• _SUPPLIED INFORMATION_
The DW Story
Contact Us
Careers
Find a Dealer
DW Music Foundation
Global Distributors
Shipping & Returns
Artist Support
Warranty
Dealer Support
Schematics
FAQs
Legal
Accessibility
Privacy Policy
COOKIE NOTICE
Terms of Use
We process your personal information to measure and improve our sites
* * *
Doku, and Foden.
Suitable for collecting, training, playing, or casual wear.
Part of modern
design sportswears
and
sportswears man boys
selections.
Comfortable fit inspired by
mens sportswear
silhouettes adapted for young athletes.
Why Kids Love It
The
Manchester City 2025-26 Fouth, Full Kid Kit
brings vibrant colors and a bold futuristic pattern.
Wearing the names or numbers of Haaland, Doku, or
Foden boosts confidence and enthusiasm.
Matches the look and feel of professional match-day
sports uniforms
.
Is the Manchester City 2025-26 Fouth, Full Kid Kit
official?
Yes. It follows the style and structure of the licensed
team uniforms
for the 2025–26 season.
* * *
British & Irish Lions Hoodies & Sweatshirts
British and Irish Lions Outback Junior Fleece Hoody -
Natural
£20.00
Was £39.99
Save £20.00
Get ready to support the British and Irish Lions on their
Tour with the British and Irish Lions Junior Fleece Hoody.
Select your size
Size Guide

• _DIRECTIONS FOR THIS TASK_
Go through the material and report each line that holds the string "your".

• _REPLY TO THE EXERCISE_
We process your personal information to measure and improve our sites
Select your size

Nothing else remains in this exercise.